TASK: Can you quote exactly the stretch of lines from the one with "Given the image: Outline" through the final line of the material, both ends included?

____

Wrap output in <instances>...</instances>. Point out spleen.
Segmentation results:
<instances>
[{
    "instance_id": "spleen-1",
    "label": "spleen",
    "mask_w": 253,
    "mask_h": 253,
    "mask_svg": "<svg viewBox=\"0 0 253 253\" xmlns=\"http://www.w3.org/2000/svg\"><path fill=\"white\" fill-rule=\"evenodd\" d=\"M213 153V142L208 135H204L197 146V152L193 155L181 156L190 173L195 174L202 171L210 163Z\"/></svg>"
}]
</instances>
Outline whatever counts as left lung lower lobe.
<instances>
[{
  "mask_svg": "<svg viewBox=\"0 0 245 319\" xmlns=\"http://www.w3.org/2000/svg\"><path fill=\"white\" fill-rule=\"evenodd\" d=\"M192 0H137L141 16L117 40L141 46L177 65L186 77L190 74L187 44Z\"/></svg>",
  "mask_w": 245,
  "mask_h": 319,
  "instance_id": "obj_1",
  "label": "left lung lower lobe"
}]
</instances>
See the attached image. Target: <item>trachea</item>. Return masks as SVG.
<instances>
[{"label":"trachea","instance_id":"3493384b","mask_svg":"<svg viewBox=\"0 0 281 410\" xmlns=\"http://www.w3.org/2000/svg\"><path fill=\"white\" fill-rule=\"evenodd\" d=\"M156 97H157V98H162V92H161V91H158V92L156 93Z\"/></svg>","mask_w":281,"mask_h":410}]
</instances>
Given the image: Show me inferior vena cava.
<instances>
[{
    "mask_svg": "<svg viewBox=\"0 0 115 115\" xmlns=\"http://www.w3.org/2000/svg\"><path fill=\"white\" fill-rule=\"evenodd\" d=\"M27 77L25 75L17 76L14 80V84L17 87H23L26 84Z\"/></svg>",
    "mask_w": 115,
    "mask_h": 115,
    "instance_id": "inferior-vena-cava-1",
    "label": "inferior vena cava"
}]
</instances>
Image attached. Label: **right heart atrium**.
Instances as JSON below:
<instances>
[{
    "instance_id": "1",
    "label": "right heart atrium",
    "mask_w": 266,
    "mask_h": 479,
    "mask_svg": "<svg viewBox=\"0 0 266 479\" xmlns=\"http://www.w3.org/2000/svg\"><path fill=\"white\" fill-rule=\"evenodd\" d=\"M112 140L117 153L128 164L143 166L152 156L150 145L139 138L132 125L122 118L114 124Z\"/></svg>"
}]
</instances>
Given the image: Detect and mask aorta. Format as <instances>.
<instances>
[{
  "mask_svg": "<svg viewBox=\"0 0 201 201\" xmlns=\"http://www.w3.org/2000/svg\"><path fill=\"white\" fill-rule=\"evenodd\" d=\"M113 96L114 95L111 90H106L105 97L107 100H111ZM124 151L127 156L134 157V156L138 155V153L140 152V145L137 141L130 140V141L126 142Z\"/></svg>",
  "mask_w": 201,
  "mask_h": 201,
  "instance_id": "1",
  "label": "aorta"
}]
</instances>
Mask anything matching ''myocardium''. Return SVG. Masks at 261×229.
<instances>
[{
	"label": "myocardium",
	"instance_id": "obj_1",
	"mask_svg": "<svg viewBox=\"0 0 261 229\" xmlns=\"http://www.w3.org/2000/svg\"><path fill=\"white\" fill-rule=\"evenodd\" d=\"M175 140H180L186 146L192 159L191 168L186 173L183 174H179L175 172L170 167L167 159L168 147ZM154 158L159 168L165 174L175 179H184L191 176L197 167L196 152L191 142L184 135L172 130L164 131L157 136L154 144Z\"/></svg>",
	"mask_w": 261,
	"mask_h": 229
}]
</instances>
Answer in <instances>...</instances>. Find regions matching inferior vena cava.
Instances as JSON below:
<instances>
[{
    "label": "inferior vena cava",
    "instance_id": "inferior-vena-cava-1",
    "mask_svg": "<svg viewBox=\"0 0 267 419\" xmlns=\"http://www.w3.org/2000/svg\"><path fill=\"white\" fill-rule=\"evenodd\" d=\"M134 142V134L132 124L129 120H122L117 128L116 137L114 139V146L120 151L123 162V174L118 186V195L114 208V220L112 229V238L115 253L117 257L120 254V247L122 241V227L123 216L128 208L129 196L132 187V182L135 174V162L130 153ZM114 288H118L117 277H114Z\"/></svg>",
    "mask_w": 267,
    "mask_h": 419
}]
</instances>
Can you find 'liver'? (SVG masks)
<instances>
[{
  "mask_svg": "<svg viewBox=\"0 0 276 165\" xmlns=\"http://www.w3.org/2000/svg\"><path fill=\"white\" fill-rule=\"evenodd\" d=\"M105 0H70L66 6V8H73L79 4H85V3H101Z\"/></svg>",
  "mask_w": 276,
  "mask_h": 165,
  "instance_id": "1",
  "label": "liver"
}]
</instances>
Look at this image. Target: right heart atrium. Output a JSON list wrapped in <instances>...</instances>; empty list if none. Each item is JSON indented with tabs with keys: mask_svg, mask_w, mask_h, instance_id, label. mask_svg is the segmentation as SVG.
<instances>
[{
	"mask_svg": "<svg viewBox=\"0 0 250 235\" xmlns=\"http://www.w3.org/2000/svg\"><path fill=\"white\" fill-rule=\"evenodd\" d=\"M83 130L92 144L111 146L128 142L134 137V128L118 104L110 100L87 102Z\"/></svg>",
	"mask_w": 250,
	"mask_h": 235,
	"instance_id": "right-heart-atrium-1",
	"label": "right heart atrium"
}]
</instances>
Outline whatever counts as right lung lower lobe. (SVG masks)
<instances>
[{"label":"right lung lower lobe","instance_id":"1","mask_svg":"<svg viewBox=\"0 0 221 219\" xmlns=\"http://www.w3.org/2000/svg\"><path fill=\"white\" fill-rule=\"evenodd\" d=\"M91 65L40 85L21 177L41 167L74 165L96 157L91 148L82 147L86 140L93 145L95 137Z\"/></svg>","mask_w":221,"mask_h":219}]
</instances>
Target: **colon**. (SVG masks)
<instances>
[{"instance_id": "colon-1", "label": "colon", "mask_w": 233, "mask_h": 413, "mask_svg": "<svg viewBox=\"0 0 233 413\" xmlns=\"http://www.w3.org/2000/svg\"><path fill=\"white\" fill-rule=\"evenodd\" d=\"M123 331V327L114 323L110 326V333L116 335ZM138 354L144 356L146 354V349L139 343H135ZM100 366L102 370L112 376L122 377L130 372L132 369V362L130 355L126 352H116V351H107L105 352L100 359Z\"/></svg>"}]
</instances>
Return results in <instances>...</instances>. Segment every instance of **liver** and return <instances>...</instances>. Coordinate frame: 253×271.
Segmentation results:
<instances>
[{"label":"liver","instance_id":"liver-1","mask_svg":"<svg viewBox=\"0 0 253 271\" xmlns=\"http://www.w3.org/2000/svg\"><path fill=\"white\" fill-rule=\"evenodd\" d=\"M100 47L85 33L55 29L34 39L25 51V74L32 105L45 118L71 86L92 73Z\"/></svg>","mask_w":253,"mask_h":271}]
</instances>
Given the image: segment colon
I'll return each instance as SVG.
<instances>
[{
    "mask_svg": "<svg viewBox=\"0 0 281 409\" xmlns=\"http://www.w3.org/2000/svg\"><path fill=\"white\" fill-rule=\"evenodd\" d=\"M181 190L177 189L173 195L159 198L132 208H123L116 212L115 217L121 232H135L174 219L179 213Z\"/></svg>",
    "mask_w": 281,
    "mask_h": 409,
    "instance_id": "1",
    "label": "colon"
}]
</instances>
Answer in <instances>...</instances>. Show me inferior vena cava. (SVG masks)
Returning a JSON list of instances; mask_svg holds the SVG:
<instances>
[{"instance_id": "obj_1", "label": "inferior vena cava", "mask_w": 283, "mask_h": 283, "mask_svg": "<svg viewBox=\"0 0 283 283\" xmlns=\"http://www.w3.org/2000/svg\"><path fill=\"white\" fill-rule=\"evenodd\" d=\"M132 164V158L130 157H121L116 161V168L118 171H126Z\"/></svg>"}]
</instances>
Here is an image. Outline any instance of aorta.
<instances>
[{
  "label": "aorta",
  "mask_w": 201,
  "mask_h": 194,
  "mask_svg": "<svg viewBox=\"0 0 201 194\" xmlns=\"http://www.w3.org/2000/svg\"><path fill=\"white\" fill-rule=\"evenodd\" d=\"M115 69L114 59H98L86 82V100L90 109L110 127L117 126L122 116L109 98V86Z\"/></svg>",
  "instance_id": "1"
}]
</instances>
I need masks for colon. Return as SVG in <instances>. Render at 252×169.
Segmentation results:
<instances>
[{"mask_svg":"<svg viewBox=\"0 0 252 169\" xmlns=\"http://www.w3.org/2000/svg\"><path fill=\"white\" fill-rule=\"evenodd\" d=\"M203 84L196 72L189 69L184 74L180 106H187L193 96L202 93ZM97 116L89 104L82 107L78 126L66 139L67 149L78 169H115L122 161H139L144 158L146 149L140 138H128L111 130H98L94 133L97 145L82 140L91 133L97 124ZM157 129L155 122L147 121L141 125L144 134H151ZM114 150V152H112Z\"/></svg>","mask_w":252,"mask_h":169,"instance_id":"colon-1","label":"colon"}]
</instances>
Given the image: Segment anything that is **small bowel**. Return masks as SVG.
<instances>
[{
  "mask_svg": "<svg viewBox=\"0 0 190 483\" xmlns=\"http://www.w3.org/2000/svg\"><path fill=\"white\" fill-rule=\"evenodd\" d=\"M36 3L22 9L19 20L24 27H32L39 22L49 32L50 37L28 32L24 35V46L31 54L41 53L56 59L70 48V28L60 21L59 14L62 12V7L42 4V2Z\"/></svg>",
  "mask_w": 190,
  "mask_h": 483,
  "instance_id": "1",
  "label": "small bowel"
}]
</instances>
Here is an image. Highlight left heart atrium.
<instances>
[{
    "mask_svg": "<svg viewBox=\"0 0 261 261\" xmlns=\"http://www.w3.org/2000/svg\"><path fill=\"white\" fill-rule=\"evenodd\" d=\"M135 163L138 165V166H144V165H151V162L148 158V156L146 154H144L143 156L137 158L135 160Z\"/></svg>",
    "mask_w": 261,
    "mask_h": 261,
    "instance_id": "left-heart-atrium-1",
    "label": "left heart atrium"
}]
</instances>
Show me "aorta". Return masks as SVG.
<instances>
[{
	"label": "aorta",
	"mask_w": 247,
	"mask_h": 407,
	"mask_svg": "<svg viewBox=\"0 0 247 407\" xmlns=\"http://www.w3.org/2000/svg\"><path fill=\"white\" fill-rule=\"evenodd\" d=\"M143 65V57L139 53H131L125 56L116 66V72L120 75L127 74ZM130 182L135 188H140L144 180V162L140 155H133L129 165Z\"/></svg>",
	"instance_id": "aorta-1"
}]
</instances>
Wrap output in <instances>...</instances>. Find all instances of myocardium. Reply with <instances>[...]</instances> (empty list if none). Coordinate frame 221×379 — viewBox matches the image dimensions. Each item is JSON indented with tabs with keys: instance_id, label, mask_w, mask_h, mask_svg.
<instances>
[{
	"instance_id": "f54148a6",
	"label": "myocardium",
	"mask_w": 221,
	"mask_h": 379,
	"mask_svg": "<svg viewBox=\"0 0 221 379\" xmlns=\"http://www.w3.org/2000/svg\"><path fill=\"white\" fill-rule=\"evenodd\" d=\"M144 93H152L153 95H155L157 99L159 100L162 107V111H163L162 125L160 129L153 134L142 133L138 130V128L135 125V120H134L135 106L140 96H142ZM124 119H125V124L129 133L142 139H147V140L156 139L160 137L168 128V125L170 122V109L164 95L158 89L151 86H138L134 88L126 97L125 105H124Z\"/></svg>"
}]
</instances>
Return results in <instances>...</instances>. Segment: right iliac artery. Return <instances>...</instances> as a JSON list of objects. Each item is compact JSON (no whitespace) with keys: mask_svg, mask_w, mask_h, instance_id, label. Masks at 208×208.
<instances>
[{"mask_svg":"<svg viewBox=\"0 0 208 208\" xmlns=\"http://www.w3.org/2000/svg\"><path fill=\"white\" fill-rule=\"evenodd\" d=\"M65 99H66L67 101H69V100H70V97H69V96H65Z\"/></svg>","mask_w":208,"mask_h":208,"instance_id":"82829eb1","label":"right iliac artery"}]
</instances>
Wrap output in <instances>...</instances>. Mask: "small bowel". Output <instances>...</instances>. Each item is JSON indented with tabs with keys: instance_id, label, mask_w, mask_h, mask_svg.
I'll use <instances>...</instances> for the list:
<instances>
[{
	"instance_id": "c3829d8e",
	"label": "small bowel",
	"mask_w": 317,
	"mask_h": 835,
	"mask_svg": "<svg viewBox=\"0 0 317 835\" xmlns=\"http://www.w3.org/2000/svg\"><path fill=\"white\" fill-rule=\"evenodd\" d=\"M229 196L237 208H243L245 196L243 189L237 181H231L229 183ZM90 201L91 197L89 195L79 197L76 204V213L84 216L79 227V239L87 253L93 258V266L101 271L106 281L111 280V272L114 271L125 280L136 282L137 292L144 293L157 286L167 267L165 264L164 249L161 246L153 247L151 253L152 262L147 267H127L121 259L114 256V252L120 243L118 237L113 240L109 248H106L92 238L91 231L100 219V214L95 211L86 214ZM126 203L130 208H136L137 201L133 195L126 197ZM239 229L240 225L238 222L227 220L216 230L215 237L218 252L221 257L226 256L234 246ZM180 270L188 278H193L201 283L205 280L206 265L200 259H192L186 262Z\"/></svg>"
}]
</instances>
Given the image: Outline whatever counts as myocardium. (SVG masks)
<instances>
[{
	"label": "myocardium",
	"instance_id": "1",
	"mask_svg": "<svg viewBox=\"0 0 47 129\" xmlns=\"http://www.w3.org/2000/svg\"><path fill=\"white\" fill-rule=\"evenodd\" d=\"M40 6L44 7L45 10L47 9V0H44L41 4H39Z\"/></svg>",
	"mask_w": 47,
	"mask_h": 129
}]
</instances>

____

ANSWER BOX:
Given the image: Outline whatever counts as myocardium. (SVG masks)
<instances>
[{
	"label": "myocardium",
	"instance_id": "1",
	"mask_svg": "<svg viewBox=\"0 0 47 129\" xmlns=\"http://www.w3.org/2000/svg\"><path fill=\"white\" fill-rule=\"evenodd\" d=\"M40 6L44 7L45 10L47 9V0H44L41 4H39Z\"/></svg>",
	"mask_w": 47,
	"mask_h": 129
}]
</instances>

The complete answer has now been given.